The LED has been qualified under:

• Reflow Soldering (JESD22-B106): 260°C max, 10s, 2 times, 22 pcs, 0/1 accept/reject.
• Temperature Cycle (JESD22-A104): -40°C (30min) ↔ 100°C (30min), 5min transition, 100 cycles.
• Thermal Shock (JESD22-A106): -40°C (15min) ↔ 100°C (15min), 300 cycles.
• High Temperature Storage (JESD22-A103): 100°C, 1000 hrs.
• Low Temperature Storage (JESD22-A119): -40°C, 1000 hrs.
• Life Test (JESD22-A108): Ta=25°C, IF=20mA, 1000 hrs.

All tests pass with 0 failures out of 22 samples.

8.2 Failure Criteria

After reliability tests, the device is considered failed if: VF > U.S.L × 1.1, IR > U.S.L × 2.0, or luminous flux < L.S.L × 0.7. U.S.L and L.S.L refer to the upper and lower specification limits defined in the datasheet.

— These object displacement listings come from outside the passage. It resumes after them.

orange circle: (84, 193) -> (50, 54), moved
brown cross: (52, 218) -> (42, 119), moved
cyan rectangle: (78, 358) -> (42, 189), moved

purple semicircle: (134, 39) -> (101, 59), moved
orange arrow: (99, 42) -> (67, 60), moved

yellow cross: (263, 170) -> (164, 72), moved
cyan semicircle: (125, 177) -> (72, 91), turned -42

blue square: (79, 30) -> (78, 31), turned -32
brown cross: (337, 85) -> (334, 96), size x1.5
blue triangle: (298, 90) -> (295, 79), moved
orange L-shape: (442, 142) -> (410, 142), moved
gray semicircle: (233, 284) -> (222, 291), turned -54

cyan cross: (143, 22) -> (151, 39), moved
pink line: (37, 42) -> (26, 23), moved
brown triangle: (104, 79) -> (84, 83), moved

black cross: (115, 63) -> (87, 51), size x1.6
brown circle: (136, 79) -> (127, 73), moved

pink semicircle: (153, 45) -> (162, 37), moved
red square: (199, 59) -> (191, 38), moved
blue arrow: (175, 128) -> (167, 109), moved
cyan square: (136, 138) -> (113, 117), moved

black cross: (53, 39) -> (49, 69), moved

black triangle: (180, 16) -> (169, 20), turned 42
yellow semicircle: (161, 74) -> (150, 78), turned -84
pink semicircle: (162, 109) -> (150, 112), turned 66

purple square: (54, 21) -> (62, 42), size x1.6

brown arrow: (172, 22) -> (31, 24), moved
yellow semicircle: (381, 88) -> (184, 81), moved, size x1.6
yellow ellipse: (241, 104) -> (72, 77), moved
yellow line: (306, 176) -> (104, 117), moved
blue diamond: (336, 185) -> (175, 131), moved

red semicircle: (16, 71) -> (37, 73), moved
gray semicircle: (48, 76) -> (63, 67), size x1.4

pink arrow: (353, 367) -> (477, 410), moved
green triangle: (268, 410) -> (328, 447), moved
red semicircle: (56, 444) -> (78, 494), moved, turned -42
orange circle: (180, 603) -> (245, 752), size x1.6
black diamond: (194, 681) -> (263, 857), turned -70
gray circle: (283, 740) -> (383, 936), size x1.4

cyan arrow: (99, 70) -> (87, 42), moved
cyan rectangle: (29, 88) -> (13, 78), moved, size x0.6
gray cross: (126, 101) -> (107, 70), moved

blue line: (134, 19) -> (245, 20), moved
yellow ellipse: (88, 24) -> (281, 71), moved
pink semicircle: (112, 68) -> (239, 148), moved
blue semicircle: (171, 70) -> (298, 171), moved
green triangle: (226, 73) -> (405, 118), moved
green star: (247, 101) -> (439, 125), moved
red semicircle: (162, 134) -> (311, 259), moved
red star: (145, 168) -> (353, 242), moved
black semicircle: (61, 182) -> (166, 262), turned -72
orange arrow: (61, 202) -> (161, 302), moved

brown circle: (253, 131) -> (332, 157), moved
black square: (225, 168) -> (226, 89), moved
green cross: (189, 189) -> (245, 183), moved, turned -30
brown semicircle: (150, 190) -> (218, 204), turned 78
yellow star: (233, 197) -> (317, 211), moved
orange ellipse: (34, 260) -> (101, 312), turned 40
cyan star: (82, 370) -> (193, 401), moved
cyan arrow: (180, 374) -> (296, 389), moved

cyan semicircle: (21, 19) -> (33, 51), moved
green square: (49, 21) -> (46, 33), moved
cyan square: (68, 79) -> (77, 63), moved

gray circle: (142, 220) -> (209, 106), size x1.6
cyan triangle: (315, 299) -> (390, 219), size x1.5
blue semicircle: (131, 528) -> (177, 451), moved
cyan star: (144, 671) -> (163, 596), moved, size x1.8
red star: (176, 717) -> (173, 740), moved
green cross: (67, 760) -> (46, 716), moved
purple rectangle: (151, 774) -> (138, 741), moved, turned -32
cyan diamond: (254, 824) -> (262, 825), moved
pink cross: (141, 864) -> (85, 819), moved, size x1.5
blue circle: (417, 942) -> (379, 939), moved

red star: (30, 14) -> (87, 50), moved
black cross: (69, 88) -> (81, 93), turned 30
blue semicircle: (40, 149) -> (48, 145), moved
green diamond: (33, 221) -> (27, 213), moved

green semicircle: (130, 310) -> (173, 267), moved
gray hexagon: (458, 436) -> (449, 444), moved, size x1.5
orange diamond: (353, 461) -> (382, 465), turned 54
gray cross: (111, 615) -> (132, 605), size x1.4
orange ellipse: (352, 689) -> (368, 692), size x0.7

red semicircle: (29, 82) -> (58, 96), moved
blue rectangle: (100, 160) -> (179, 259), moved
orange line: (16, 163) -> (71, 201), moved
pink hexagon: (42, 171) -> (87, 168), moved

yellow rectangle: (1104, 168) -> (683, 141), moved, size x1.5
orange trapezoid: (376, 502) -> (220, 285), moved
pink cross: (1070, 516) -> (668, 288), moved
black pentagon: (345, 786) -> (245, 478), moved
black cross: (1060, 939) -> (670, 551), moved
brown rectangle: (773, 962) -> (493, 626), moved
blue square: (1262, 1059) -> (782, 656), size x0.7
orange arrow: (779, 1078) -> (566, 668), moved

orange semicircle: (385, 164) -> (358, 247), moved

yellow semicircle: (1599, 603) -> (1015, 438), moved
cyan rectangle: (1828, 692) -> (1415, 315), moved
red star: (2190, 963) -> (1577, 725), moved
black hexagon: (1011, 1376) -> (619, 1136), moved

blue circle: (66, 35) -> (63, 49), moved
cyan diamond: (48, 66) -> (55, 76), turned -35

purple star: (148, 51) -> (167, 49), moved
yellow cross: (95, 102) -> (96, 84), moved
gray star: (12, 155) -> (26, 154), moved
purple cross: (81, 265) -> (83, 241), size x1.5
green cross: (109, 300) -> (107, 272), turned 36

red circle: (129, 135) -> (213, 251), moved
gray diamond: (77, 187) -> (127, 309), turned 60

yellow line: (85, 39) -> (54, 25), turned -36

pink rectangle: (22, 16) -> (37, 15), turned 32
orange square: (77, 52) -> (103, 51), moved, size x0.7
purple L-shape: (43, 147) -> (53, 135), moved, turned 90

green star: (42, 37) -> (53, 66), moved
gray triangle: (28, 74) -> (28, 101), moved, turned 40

9. Application Notes and Design Considerations

9.1 Circuit Design

To ensure reliable operation, current through each LED must not exceed 20mA. A series resistor is necessary to limit current; a small change in voltage can cause large current variation. For multiple LEDs in parallel, current balancing resistors or matched bins are recommended. Reverse voltage protection should be implemented to prevent damage.

9.2 Thermal Management

Heat generation can reduce light output and change color. The junction temperature must stay below 95°C. PCB design should include adequate copper area for heat sinking. Thermal resistance (junction to solder point) is 450°C/W maximum.

10. Comparison and Market Trends

This LED offers a wide 140° viewing angle and multiple binning options, making it suitable for indicator and display applications where consistent color and brightness are required. Compared to similar 2.0x1.25mm packages, its low thermal resistance (450°C/W) is competitive. The trend in the industry is toward smaller packages, higher efficacy, and tighter binning. This product aligns with those trends by providing a compact footprint, high reliability, and strict parameter control.